Shaky

Dada always went to bed at eight o’ clock. He would say “God night,” and walk down to the basement. They’d tried to get him to move upstairs to the spare bedroom, but he said that he preferred downstairs where he was “closer to the earth.”

Asha and Adda said to him one night, joking, “Every night you say God night, but you go down to the devil.”

Dada stopped dead in his tracks. He couldn’t speak for a moment and then said, “Children, that is a terrible thing to say,” and continued down to his room as usual. Papa sent Asha and Adda after him to apologize, but his door was locked and he wouldn’t open it.

“What does he do down there?” Asha said to Adda. “He stays up for hours.”

“Who knows?” said Adda. “We should spy on him and find out.”

Dada’s room was generally quiet at night but they sometimes heard strange sounds. Little bumps and bangs. There were no windows, but through door cracks and ventilation grilles they saw lights and flashing colours.

“Does he watch pornos down there?” said Asha. “I guess he’s on his own.”

Adda said, “He wouldn’t watch them at his age, silly. You only watch those before you’re married. Then you do those things with your wife.”

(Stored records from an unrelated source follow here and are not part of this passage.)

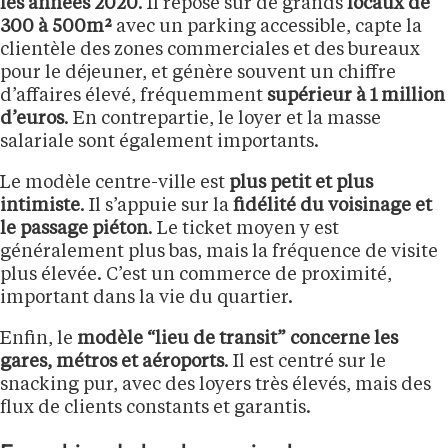
les années 2020
. Il repose sur de grands
locaux de
300 à 500m²
avec un parking accessible, capte la
clientèle des zones commerciales et des bureaux
pour le déjeuner, et génère souvent un chiffre
d’affaires élevé, fréquemment
supérieur à 1 million
d’euros
. En contrepartie, le loyer et la masse
salariale sont également importants.
Le modèle centre-ville est
plus petit et plus
intimiste
. Il s’appuie sur la
fidélité du voisinage et
le passage piéton
. Le ticket moyen y est
généralement plus bas, mais la fréquence de visite
plus élevée. C’est un commerce de proximité,
important dans la vie du quartier.
Enfin, le
modèle “lieu de transit” concerne les
gares, métros et aéroports
. Il est centré sur le
snacking pur, avec des loyers très élevés, mais des
flux de clients constants et garantis.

“But Dada’s wife is dead,” said Asha. “Maybe he’s started watching them again?”

“What would he watch them on, his radio?”

They’d sometimes sneak into his room and poke around. He had the things you’d expect an old man to have – books, newspapers, pipes, and slippers. There was no TV set or computer, just his radio. Asha and Adda’s curiosity was unbearable and Asha said that she would ask him that night. However after dinner she said, “Dada, Adda would like to ask you something,” and swung her sister forward.

He said, “Child, what do you wish to ask?”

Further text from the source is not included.